Here’s what I ran to evaluate both methods (I’ve read on a github issue that the torch.autograd.functionnal
api does use forward mode AD):
import torch
import torch.nn as nn
from torch.autograd.functional import jvp
def Ju(x, y, u):
w = torch.ones_like(y, requires_grad=True)
return torch.autograd.grad(torch.autograd.grad(y, x, w, create_graph=True), w, u, create_graph=True)[0]
Ju_fast = lambda u : torch.matmul(u, model.weight.T) # The real jacobian of a linear model
model = nn.Linear(20, 20)
input_ = torch.randn(16, 20)
x = input_.clone()
x.requires_grad_()
y = model(x)
u = torch.randn(16, 20)
_, grads_fwAD = jvp(model, (x,), (u,))
grads_2trick = Ju(x, y, u)
grads_fast = Ju_fast(u)
assert torch.isclose(grads_fwAD, grads_2trick).all()
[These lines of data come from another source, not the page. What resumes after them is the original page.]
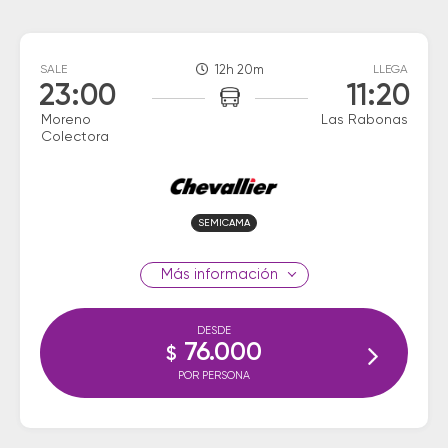
SALE
12h 20m
LLEGA
23:00
11:20
Moreno
Las Rabonas
Colectora
SEMICAMA
información
DESDE
76.000
$
POR PERSONA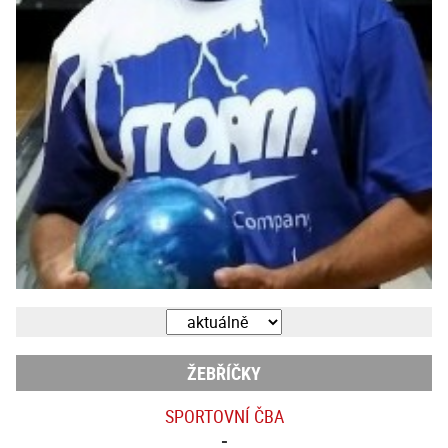
ŽEBŘÍČKY
SPORTOVNÍ ČBA
-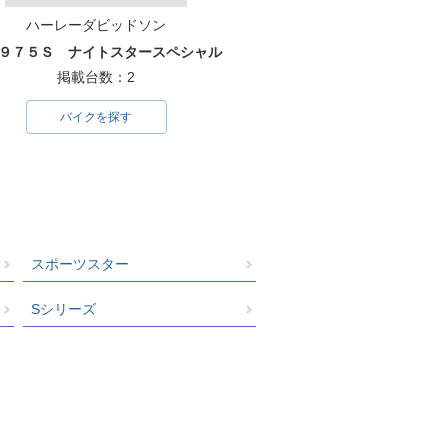
ハーレーダビッドソン
９７５Ｓ ナイトスタースペシャル
掲載台数：2
バイクを探す
スポーツスター
Sシリーズ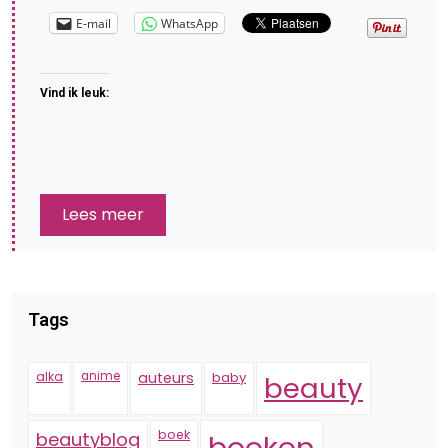
E-mail
WhatsApp
Vind ik leuk:
Lees meer
Tags
alka
anime
auteurs
baby
beauty
boek
beautyblog
boeken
assert torch.isclose(grads_fwAD, grads_fast).all()
%%timeit -n 10 -r 1000
x = input_.clone()
x.requires_grad_()
y = model(x)
Ju(x, y, u)
# Yields 131 µs ± 48.3 µs per loop (mean ± std. dev. of 1000 runs, 10 loops each)
%%timeit -n 10 -r 1000
jvp(model, (input_,), (u,))
# Yields 192 µs ± 94 µs per loop (mean ± std. dev. of 1000 runs, 10 loops each)
%%timeit -n 10 -r 1000
Ju_fast(u)
# Yields 14.6 µs ± 6.26 µs per loop (mean ± std. dev. of 1000 runs, 10 loops each)
From what I understood, the forward mode AD should be computing J @ u
alongside W @ x + b
for the linear model (for elementwise function, it seems that simply computing u^TJ
provides Ju
since J
is diagonal), and, which would result in a very fast computation of the JVP.
Am I mistaked in my undestanding of what’s happening behind pytorch ? Are these results to be expected and why ?
Thank you for your answers !